**Task statement**
What is needed is every line of the material that contains "SPEAKER".

○ ○ ○ ○

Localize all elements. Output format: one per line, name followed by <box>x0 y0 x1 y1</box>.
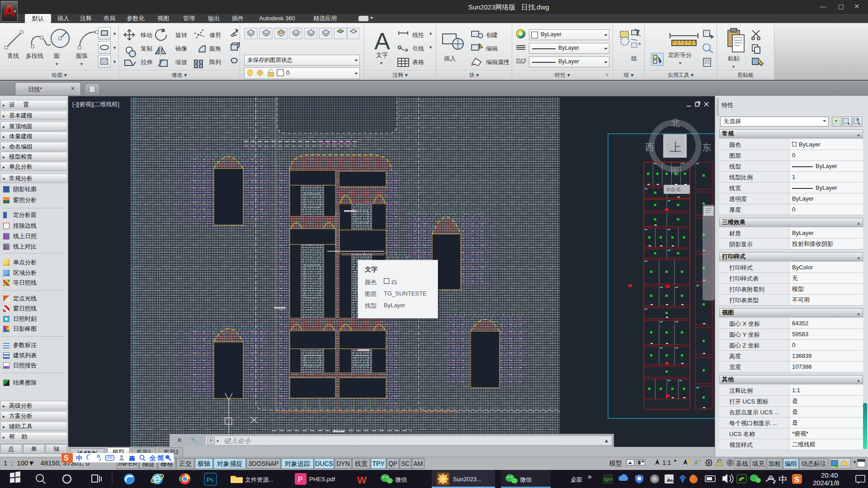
svg-text:全: 全 <box>149 454 156 462</box>
svg-text:Ps: Ps <box>207 476 214 483</box>
svg-text:中: 中 <box>778 474 788 484</box>
svg-text:2024/1/8: 2024/1/8 <box>813 479 839 487</box>
svg-text:P: P <box>298 476 303 483</box>
svg-text:A: A <box>374 28 390 54</box>
svg-text:简: 简 <box>157 454 164 462</box>
svg-text:S: S <box>64 454 69 462</box>
svg-text:西: 西 <box>645 142 654 152</box>
svg-text:未命名..: 未命名.. <box>666 187 684 192</box>
svg-text:东: 东 <box>702 142 711 152</box>
svg-text:20:40: 20:40 <box>821 471 838 479</box>
svg-text:上: 上 <box>670 141 681 154</box>
svg-text:[-][俯视][二维线框]: [-][俯视][二维线框] <box>72 101 119 108</box>
svg-text:中: 中 <box>76 454 83 462</box>
svg-text:W: W <box>357 474 367 486</box>
svg-text:S: S <box>794 475 799 484</box>
svg-text:iQIYI: iQIYI <box>604 477 613 482</box>
svg-text:北: 北 <box>671 118 680 128</box>
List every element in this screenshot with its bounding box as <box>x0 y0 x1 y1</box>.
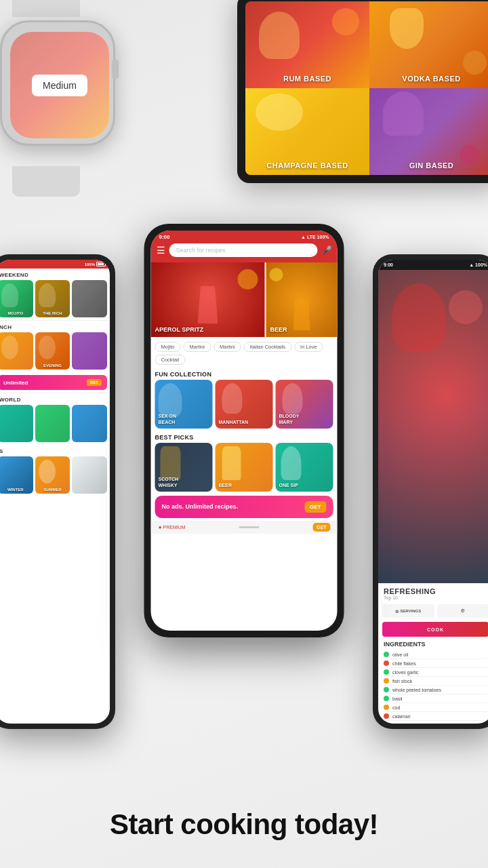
pm-card-label-manhattan: MANHATTAN <box>219 420 249 425</box>
phone-main-screen: 9:00 ▲ LTE 100% ☰ Search for recipes 🎤 A… <box>151 231 338 631</box>
pl-battery-icon <box>96 262 106 267</box>
pm-card-label-scotch: SCOTCHWHISKY <box>159 477 179 488</box>
pr-ingredient-5: whole peeled tomatoes <box>384 686 487 694</box>
pm-battery-group: ▲ LTE 100% <box>301 235 329 239</box>
pl-section-weekend: WEEKEND <box>0 269 110 280</box>
pm-tag-italian[interactable]: Italian Cocktails <box>244 342 292 352</box>
pl-item-world3[interactable] <box>72 405 107 442</box>
gin-label: GIN BASED <box>369 161 488 170</box>
tablet: RUM BASED VODKA BASED CHAMPAGNE BASED GI… <box>237 0 488 183</box>
pl-seasons-row: WINTER SUMMER <box>0 456 110 496</box>
pr-cook-button[interactable]: COOK <box>382 622 488 637</box>
pm-bottom-get-button[interactable]: GET <box>312 523 330 532</box>
pr-ing-dot-3 <box>384 669 389 675</box>
pl-ranch-row: EVENING <box>0 332 110 372</box>
pl-section-ranch: NCH <box>0 321 110 332</box>
pr-timer-btn[interactable]: ⏱ <box>437 604 489 618</box>
pl-section-seasons: S <box>0 445 110 456</box>
phone-right-screen: 9:00 ▲ 100% REFRESHING Top 10 ⚙ SERVINGS… <box>378 260 488 724</box>
hamburger-icon[interactable]: ☰ <box>157 245 165 256</box>
pl-item-extra3[interactable] <box>72 456 107 494</box>
pm-status-bar: 9:00 ▲ LTE 100% <box>151 231 338 240</box>
pr-ing-dot-8 <box>384 713 389 719</box>
pm-card-manhattan[interactable]: MANHATTAN <box>216 380 273 429</box>
search-input[interactable]: Search for recipes <box>169 243 318 257</box>
pl-item-world1[interactable] <box>0 405 33 442</box>
pm-card-beer[interactable]: BEER <box>216 443 273 492</box>
bottom-cta: Start cooking today! <box>0 808 488 841</box>
pl-item-extra[interactable] <box>72 280 107 317</box>
pr-icons: ▲ 100% <box>469 262 487 267</box>
pm-premium-text: No ads. Unlimited recipes. <box>162 503 239 511</box>
pm-get-button[interactable]: GET <box>304 501 326 513</box>
watch-body: Medium <box>0 20 115 146</box>
pr-ingredient-1: olive oil <box>384 650 487 659</box>
pr-ingredient-8: calamari <box>384 712 487 721</box>
pm-card-bloody-mary[interactable]: BLOODYMARY <box>276 380 333 429</box>
pm-tag-martini2[interactable]: Martini <box>214 342 241 352</box>
pm-card-scotch[interactable]: SCOTCHWHISKY <box>155 443 213 492</box>
pr-servings-label: SERVINGS <box>400 609 421 613</box>
pm-time: 9:00 <box>159 234 170 240</box>
tablet-cell-rum[interactable]: RUM BASED <box>245 1 369 88</box>
pm-hero-beer[interactable]: BEER <box>266 262 338 337</box>
pm-aperol-glass <box>198 286 218 323</box>
pm-card-sex-on-beach[interactable]: SEX ONBEACH <box>155 380 213 429</box>
pr-ingredient-7: cod <box>384 703 487 712</box>
phone-left: 100% WEEKEND MOJITO THE RICH NCH <box>0 254 115 729</box>
pm-home-indicator <box>239 526 259 528</box>
tablet-cell-vodka[interactable]: VODKA BASED <box>369 1 488 88</box>
pl-item-world2[interactable] <box>35 405 70 442</box>
pr-ing-dot-4 <box>384 678 389 684</box>
pm-beer-label: BEER <box>270 326 287 333</box>
pr-time: 9:00 <box>384 262 393 267</box>
pr-ing-dot-2 <box>384 660 389 666</box>
pl-world-row <box>0 405 110 445</box>
pl-item-summer[interactable]: SUMMER <box>35 456 70 494</box>
pr-servings-icon: ⚙ <box>395 609 399 614</box>
pr-ing-dot-5 <box>384 687 389 692</box>
vodka-label: VODKA BASED <box>369 75 488 83</box>
pr-ingredient-2: chile flakes <box>384 659 487 668</box>
smartwatch: Medium <box>0 7 129 176</box>
rum-label: RUM BASED <box>245 75 369 83</box>
pm-card-label-one-sip: ONE SIP <box>279 483 298 488</box>
pl-battery-text: 100% <box>85 262 95 267</box>
pr-ingredients-title: INGREDIENTS <box>384 641 487 648</box>
pr-ing-text-3: cloves garlic <box>392 670 419 675</box>
pm-premium-banner[interactable]: No ads. Unlimited recipes. GET <box>155 496 333 518</box>
pm-tag-in-love[interactable]: In Love <box>294 342 323 352</box>
pm-card-one-sip[interactable]: ONE SIP <box>276 443 333 492</box>
pm-tag-martini1[interactable]: Martini <box>184 342 211 352</box>
pr-controls: ⚙ SERVINGS ⏱ <box>378 601 488 620</box>
pr-ingredients-section: INGREDIENTS olive oil chile flakes clove… <box>378 638 488 724</box>
pm-tag-cocktail[interactable]: Cocktail <box>155 355 186 365</box>
pr-ing-text-2: chile flakes <box>392 661 416 666</box>
pr-ing-text-7: cod <box>392 705 400 710</box>
pm-card-label-sex: SEX ONBEACH <box>159 414 176 425</box>
pl-item-winter[interactable]: WINTER <box>0 456 33 494</box>
tablet-cell-champagne[interactable]: CHAMPAGNE BASED <box>245 88 369 175</box>
mic-icon[interactable]: 🎤 <box>322 245 332 255</box>
pm-fun-collection-cards: SEX ONBEACH MANHATTAN BLOODYMARY <box>151 380 338 431</box>
pl-item-extra2[interactable] <box>72 332 107 370</box>
pm-tags: Mojito Martini Martini Italian Cocktails… <box>151 338 338 368</box>
pr-recipe-title: REFRESHING <box>384 587 487 595</box>
pr-servings-btn[interactable]: ⚙ SERVINGS <box>382 604 434 618</box>
pl-item-the-rich[interactable]: THE RICH <box>35 280 70 317</box>
pr-ing-dot-7 <box>384 705 389 710</box>
pm-best-picks-cards: SCOTCHWHISKY BEER ONE SIP <box>151 443 338 494</box>
search-placeholder: Search for recipes <box>176 247 311 254</box>
pl-item-mojito[interactable]: MOJITO <box>0 280 33 317</box>
pl-premium-banner[interactable]: Unlimited GET <box>0 375 107 390</box>
pm-hero-aperol[interactable]: APEROL SPRITZ <box>151 262 265 337</box>
pl-get-button[interactable]: GET <box>87 379 102 386</box>
tablet-cell-gin[interactable]: GIN BASED <box>369 88 488 175</box>
pr-ing-dot-1 <box>384 652 389 657</box>
pl-item-evening[interactable]: EVENING <box>35 332 70 370</box>
phone-left-screen: 100% WEEKEND MOJITO THE RICH NCH <box>0 260 110 724</box>
pm-tag-mojito[interactable]: Mojito <box>155 342 181 352</box>
pl-item-ranch[interactable] <box>0 332 33 370</box>
pm-beer-glass <box>293 300 310 330</box>
pm-premium-label: ★ PREMIUM <box>158 525 186 530</box>
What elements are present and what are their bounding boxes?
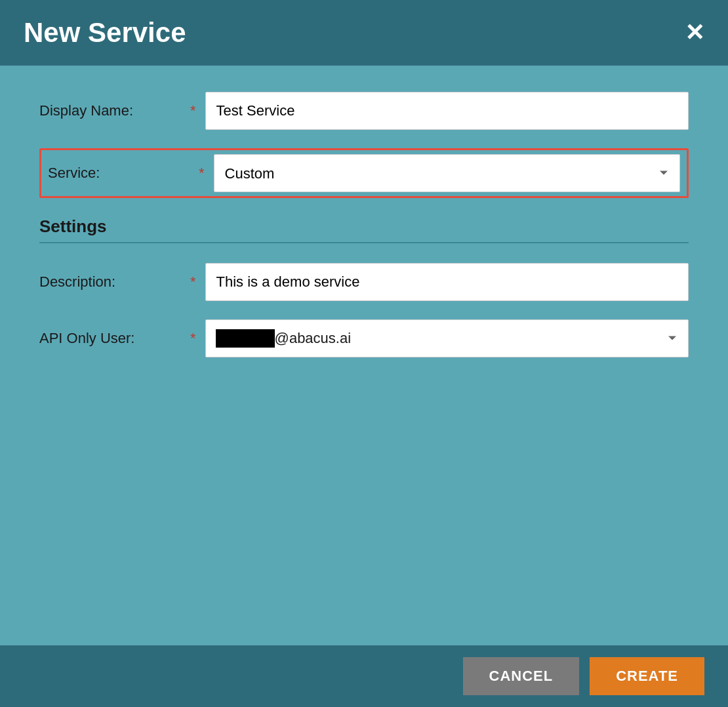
dialog-title: New Service (24, 17, 186, 49)
description-input[interactable] (205, 263, 689, 301)
dialog-body: Display Name: * Service: * Custom Other … (0, 66, 728, 645)
new-service-dialog: New Service ✕ Display Name: * Service: *… (0, 0, 728, 707)
description-label: Description: (39, 273, 190, 291)
create-button[interactable]: CREATE (590, 657, 704, 695)
api-user-required: * (190, 330, 196, 347)
close-button[interactable]: ✕ (685, 21, 704, 45)
cancel-button[interactable]: CANCEL (463, 657, 580, 695)
service-required: * (199, 165, 205, 182)
service-select[interactable]: Custom Other (214, 154, 680, 192)
description-required: * (190, 273, 196, 291)
dialog-header: New Service ✕ (0, 0, 728, 66)
api-user-row: API Only User: * ████████@abacus.ai @aba… (39, 319, 689, 357)
api-user-label: API Only User: (39, 330, 190, 347)
service-label: Service: (48, 165, 199, 182)
service-row-wrapper: Service: * Custom Other (39, 148, 689, 198)
settings-divider (39, 242, 689, 243)
display-name-required: * (190, 102, 196, 119)
display-name-label: Display Name: (39, 102, 190, 119)
display-name-row: Display Name: * (39, 92, 689, 130)
dialog-footer: CANCEL CREATE (0, 645, 728, 707)
settings-title: Settings (39, 216, 689, 237)
description-row: Description: * (39, 263, 689, 301)
display-name-input[interactable] (205, 92, 689, 130)
settings-section: Settings Description: * API Only User: *… (39, 216, 689, 357)
api-user-select[interactable]: ████████@abacus.ai (205, 319, 689, 357)
api-user-select-wrapper: ████████@abacus.ai @abacus.ai (205, 319, 689, 357)
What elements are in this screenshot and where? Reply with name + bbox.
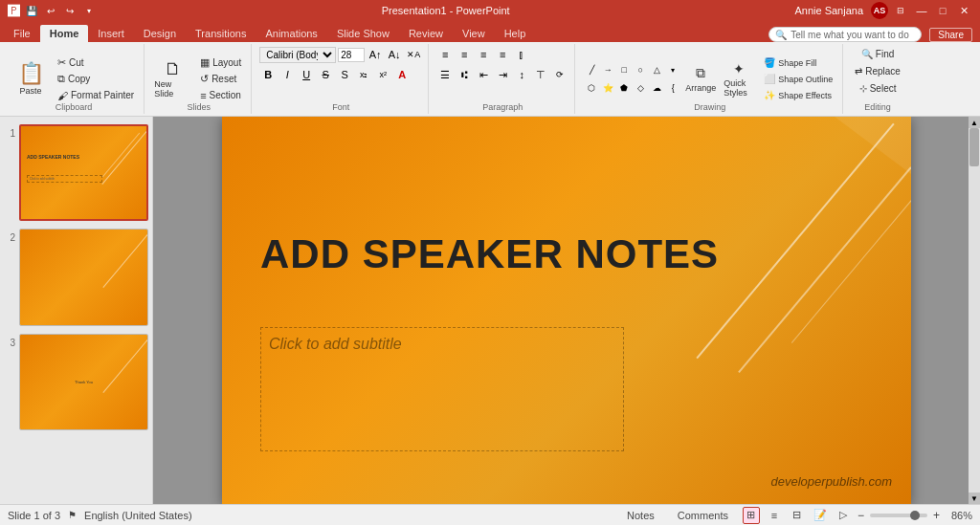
- zoom-minus-button[interactable]: −: [858, 509, 864, 522]
- shape4-icon[interactable]: ⬟: [615, 79, 633, 97]
- view-outline-icon[interactable]: ≡: [766, 507, 783, 524]
- numbering-button[interactable]: ⑆: [456, 66, 473, 83]
- align-left-button[interactable]: ≡: [436, 46, 454, 63]
- share-button[interactable]: Share: [929, 28, 972, 42]
- comments-button[interactable]: Comments: [669, 508, 737, 523]
- ribbon-toggle-button[interactable]: ⊟: [892, 2, 909, 19]
- scroll-up-arrow[interactable]: ▲: [969, 117, 980, 128]
- view-reading-icon[interactable]: ▷: [835, 507, 852, 524]
- shape-oval-icon[interactable]: ○: [632, 61, 649, 78]
- paste-button[interactable]: 📋 Paste: [10, 54, 52, 105]
- align-right-button[interactable]: ≡: [475, 46, 492, 63]
- slide-thumb-1[interactable]: ADD SPEAKER NOTES Click to add subtitle: [19, 124, 148, 221]
- accessibility-icon[interactable]: ⚑: [68, 510, 77, 520]
- align-center-button[interactable]: ≡: [456, 46, 473, 63]
- columns-button[interactable]: ⫿: [513, 46, 530, 63]
- scroll-thumb[interactable]: [969, 128, 979, 166]
- shape7-icon[interactable]: {: [664, 79, 681, 97]
- increase-indent-button[interactable]: ⇥: [494, 66, 511, 83]
- slide-subtitle-box[interactable]: Click to add subtitle: [260, 327, 624, 451]
- view-normal-icon[interactable]: ⊞: [743, 507, 760, 524]
- tab-view[interactable]: View: [453, 25, 495, 42]
- zoom-slider[interactable]: [870, 514, 927, 517]
- align-text-button[interactable]: ⊤: [532, 66, 549, 83]
- shadow-button[interactable]: S: [336, 66, 353, 83]
- close-button[interactable]: ✕: [955, 2, 972, 19]
- decrease-font-button[interactable]: A↓: [386, 46, 403, 63]
- convert-smartart-button[interactable]: ⟳: [551, 66, 568, 83]
- maximize-button[interactable]: □: [934, 2, 951, 19]
- layout-button[interactable]: ▦ Layout: [196, 55, 245, 71]
- quick-undo-icon[interactable]: ↩: [43, 3, 58, 18]
- replace-button[interactable]: ⇄ Replace: [851, 63, 904, 78]
- zoom-level[interactable]: 86%: [946, 510, 972, 521]
- scroll-track[interactable]: [969, 128, 980, 492]
- tab-transitions[interactable]: Transitions: [186, 25, 256, 42]
- shape-line-icon[interactable]: ╱: [583, 61, 600, 78]
- quick-save-icon[interactable]: 💾: [24, 3, 39, 18]
- slide-canvas[interactable]: ADD SPEAKER NOTES Click to add subtitle …: [222, 117, 911, 504]
- select-button[interactable]: ⊹ Select: [856, 80, 901, 96]
- section-icon: ≡: [200, 90, 206, 101]
- ribbon-right: 🔍 Tell me what you want to do Share: [768, 27, 980, 42]
- shape5-icon[interactable]: ◇: [632, 79, 649, 97]
- tab-insert[interactable]: Insert: [88, 25, 134, 42]
- slide-thumb-2[interactable]: [19, 229, 148, 325]
- font-family-select[interactable]: Calibri (Body): [259, 47, 336, 63]
- tab-home[interactable]: Home: [40, 25, 89, 42]
- slide-subtitle-placeholder: Click to add subtitle: [269, 336, 402, 353]
- shape3-icon[interactable]: ⭐: [599, 79, 616, 97]
- user-avatar[interactable]: AS: [871, 2, 888, 19]
- shape-rect-icon[interactable]: □: [615, 61, 633, 78]
- copy-button[interactable]: ⧉ Copy: [54, 72, 138, 87]
- tab-file[interactable]: File: [4, 25, 40, 42]
- cut-button[interactable]: ✂ Cut: [54, 55, 138, 71]
- shape2-icon[interactable]: ⬡: [583, 79, 600, 97]
- slide-thumb-3[interactable]: Thank You: [19, 334, 148, 430]
- shapes-more-icon[interactable]: ▾: [664, 61, 681, 78]
- quick-redo-icon[interactable]: ↪: [62, 3, 78, 18]
- tell-me-box[interactable]: 🔍 Tell me what you want to do: [768, 27, 922, 42]
- tab-help[interactable]: Help: [495, 25, 536, 42]
- zoom-plus-button[interactable]: +: [933, 509, 940, 522]
- bold-button[interactable]: B: [259, 66, 277, 83]
- tab-design[interactable]: Design: [134, 25, 186, 42]
- underline-button[interactable]: U: [298, 66, 315, 83]
- main-area: 1 ADD SPEAKER NOTES Click to add subtitl…: [0, 117, 980, 504]
- view-notes-icon[interactable]: 📝: [812, 507, 829, 524]
- view-slidesorter-icon[interactable]: ⊟: [789, 507, 806, 524]
- slide-title[interactable]: ADD SPEAKER NOTES: [260, 231, 719, 277]
- quick-styles-label: Quick Styles: [724, 78, 754, 98]
- shape-outline-button[interactable]: ⬜ Shape Outline: [760, 72, 836, 87]
- shape-fill-button[interactable]: 🪣 Shape Fill: [760, 55, 836, 71]
- superscript-button[interactable]: x²: [374, 66, 391, 83]
- quick-styles-button[interactable]: ✦ Quick Styles: [722, 54, 756, 105]
- minimize-button[interactable]: —: [913, 2, 930, 19]
- tab-slideshow[interactable]: Slide Show: [327, 25, 399, 42]
- reset-button[interactable]: ↺ Reset: [196, 72, 245, 87]
- new-slide-button[interactable]: 🗋 New Slide: [152, 54, 194, 105]
- scroll-down-arrow[interactable]: ▼: [969, 492, 980, 504]
- find-button[interactable]: 🔍 Find: [858, 46, 898, 61]
- arrange-button[interactable]: ⧉ Arrange: [683, 54, 718, 105]
- clear-format-button[interactable]: ✕A: [405, 46, 422, 63]
- shape6-icon[interactable]: ☁: [648, 79, 665, 97]
- notes-button[interactable]: Notes: [618, 508, 663, 523]
- tab-review[interactable]: Review: [399, 25, 453, 42]
- slide-info: Slide 1 of 3: [8, 510, 60, 521]
- increase-font-button[interactable]: A↑: [367, 46, 384, 63]
- shape-tri-icon[interactable]: △: [648, 61, 665, 78]
- subscript-button[interactable]: x₂: [355, 66, 372, 83]
- strikethrough-button[interactable]: S: [317, 66, 334, 83]
- decrease-indent-button[interactable]: ⇤: [475, 66, 492, 83]
- canvas-area[interactable]: ADD SPEAKER NOTES Click to add subtitle …: [153, 117, 980, 504]
- shape-arrow-icon[interactable]: →: [599, 61, 616, 78]
- text-direction-button[interactable]: ↕: [513, 66, 530, 83]
- font-size-input[interactable]: [338, 48, 365, 62]
- italic-button[interactable]: I: [278, 66, 296, 83]
- bullets-button[interactable]: ☰: [436, 66, 454, 83]
- justify-button[interactable]: ≡: [494, 46, 511, 63]
- tab-animations[interactable]: Animations: [256, 25, 326, 42]
- quick-customize-icon[interactable]: ▾: [81, 3, 97, 18]
- font-color-button[interactable]: A: [393, 66, 411, 83]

○ ○ ○ ○

**Answer space**
- slide-thumb-1[interactable]: ADD SPEAKER NOTES Click to add subtitle: [19, 124, 148, 221]
- slide-canvas[interactable]: ADD SPEAKER NOTES Click to add subtitle …: [222, 117, 911, 504]
- main-area: 1 ADD SPEAKER NOTES Click to add subtitl…: [0, 117, 980, 504]
- slide-title[interactable]: ADD SPEAKER NOTES: [260, 231, 719, 277]
- canvas-area[interactable]: ADD SPEAKER NOTES Click to add subtitle …: [153, 117, 980, 504]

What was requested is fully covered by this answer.